Le 15 septembre 2020, le président américain Donald Trump célébrait en grande pompe les accords de normalisation parrainés par Washington entre Israël et deux pays arabes du Golfe : les Émirats arabes unis et le royaume de Bahreïn, les qualifiant « d’historiques » et s’hasardant à affirmer que cinq ou six pays allaient les rejoindre, garantissant ainsi prétendument la paix au Moyen-Orient. La réalité est éminemment plus complexe.

Son homologue, Benjamin Nétanyahou, a aussitôt comparé ces accords à ceux passés avec l’Egypte et la Jordanie précédemment. Les accords de Camp David, signés en 1978, ont marqué la fin du conflit israélo-arabe, qui avait débuté en 1948, et revêtent donc une importance historique cruciale puisque ceux-ci ont profondément modifié l’équilibre géopolitique de la région. Quant à l’accord de paix signé entre Israël et la Jordanie en 1994, il s’inscrit dans un moment historique très particulier, pendant lequel les espoirs de paix globale avec les Palestiniens étaient réalistes. S’en est ensuite suivi le naufrage d’Oslo. Ces accords de normalisation semblent, par opposition à ces deux derniers, répondre à des logiques court-termistes, et être le produit d’une conjoncture politique et géopolitique particulièrement profitable aux acteurs qui y ont pris part.

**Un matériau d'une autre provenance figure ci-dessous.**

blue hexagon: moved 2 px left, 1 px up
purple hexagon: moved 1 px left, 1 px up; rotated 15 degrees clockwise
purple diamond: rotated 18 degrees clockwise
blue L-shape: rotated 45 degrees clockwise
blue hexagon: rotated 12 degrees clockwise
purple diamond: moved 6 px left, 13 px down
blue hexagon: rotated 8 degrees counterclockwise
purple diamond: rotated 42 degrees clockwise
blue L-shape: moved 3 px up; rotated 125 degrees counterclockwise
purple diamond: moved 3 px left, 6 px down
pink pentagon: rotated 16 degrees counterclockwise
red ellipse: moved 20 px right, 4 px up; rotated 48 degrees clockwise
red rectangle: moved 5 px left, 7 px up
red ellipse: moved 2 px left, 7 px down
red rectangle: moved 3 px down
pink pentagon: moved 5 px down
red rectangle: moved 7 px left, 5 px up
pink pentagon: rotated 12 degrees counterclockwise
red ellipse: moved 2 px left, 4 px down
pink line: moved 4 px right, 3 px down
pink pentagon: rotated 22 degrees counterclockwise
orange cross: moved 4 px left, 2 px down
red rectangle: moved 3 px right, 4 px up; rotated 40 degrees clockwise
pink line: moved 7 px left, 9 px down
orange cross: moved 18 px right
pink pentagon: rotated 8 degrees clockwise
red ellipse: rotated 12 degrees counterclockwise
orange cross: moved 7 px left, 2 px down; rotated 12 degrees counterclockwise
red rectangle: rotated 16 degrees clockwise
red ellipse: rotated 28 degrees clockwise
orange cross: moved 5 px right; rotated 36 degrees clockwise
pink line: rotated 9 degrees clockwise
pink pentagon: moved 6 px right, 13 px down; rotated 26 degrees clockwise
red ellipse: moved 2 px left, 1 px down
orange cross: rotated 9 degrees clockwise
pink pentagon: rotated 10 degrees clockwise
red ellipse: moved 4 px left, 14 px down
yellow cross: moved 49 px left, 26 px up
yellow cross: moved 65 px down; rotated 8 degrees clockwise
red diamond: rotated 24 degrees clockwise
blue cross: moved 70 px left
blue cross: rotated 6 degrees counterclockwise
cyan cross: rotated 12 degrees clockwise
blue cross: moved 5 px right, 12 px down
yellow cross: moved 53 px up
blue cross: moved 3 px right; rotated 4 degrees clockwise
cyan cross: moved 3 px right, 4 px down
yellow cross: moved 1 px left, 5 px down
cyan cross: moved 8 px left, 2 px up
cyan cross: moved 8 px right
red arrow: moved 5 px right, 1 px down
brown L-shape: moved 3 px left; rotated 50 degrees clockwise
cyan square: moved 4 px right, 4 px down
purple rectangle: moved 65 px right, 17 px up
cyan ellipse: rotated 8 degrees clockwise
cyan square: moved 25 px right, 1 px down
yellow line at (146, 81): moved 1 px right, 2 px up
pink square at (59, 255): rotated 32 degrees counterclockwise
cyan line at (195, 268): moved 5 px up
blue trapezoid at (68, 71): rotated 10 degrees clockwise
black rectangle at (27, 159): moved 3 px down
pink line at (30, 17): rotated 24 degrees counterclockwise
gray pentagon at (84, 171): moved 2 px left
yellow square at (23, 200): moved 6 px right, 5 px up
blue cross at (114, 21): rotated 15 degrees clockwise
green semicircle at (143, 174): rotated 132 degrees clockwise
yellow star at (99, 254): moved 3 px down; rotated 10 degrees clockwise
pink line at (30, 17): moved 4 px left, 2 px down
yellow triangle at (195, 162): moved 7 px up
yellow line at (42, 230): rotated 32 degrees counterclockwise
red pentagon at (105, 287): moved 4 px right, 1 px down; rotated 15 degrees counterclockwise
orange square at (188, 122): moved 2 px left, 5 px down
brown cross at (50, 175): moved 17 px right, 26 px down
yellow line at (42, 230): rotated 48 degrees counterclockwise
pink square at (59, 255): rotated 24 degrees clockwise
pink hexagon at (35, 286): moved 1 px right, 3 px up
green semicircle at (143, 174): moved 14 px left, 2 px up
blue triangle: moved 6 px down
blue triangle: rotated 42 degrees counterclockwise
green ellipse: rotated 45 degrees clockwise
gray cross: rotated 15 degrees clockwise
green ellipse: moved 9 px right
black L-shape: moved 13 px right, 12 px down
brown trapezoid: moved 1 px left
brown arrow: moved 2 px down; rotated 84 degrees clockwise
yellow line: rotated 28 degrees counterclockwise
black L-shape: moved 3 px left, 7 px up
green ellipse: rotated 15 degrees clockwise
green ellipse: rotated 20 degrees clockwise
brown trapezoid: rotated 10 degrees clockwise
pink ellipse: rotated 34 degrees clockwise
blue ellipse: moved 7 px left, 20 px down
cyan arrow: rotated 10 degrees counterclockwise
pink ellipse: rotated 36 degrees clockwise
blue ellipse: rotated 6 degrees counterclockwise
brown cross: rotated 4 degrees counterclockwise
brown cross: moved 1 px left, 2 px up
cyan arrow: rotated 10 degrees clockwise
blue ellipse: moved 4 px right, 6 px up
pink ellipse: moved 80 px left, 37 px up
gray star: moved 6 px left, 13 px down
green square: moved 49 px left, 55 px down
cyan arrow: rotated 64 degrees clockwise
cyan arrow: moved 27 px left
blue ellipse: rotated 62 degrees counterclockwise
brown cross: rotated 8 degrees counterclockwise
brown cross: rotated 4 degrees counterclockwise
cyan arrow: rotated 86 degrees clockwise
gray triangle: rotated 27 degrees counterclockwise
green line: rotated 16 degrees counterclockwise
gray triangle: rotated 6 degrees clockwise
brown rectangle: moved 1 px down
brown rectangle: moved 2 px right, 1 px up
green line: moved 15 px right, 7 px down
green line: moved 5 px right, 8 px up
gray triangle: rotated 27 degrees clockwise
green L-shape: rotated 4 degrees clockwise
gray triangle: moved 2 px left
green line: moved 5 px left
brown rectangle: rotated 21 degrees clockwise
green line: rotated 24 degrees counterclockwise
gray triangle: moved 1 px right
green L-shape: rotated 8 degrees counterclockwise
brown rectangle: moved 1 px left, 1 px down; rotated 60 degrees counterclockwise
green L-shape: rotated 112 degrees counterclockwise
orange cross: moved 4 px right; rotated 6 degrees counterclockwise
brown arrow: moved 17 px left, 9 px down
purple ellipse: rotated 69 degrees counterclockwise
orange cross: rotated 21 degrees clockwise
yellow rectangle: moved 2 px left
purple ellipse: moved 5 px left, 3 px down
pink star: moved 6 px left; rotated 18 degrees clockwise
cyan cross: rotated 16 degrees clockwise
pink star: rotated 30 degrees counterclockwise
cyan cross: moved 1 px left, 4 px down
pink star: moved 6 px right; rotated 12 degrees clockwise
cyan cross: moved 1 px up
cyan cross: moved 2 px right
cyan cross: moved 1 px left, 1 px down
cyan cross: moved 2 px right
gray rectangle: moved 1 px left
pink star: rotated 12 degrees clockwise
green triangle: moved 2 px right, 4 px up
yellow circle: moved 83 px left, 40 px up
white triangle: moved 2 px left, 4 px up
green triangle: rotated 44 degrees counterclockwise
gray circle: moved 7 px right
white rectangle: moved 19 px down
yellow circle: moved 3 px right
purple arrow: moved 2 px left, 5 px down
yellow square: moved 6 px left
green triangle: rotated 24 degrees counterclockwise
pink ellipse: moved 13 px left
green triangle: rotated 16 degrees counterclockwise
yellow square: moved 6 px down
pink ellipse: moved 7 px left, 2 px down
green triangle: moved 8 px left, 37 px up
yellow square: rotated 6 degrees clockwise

Un rapprochement déjà largement entamé

Le rapprochement entre Israël et les monarchies du Golfe s’était accéléré ces vingt dernières années. Le premier bureau d’échange d’intérêt commercial entre Israël et les Emirats arabes unis a été établi en 1996. Benjamin Netanyahou a été reçu officiellement à Mascate, la capitale du sultanat d’Oman, en octobre 2018, et la coopération en matière de sécurité et d’échanges commerciaux s’est significativement accrue ces dernières années. Le rapprochement, à l’été 2019, entre les Emirats arabes unis et l’Iran, marqué entre autres par la visite à Téhéran d’une importante délégation venue d’Abou Dhabi, semblait marquer une rupture avec cette tendance. Le prince héritier, MBZ, était en fait inquiet du retour en force de l’Iran de la scène régionale, le désintérêt américain croissant pour la région renforçant ses craintes.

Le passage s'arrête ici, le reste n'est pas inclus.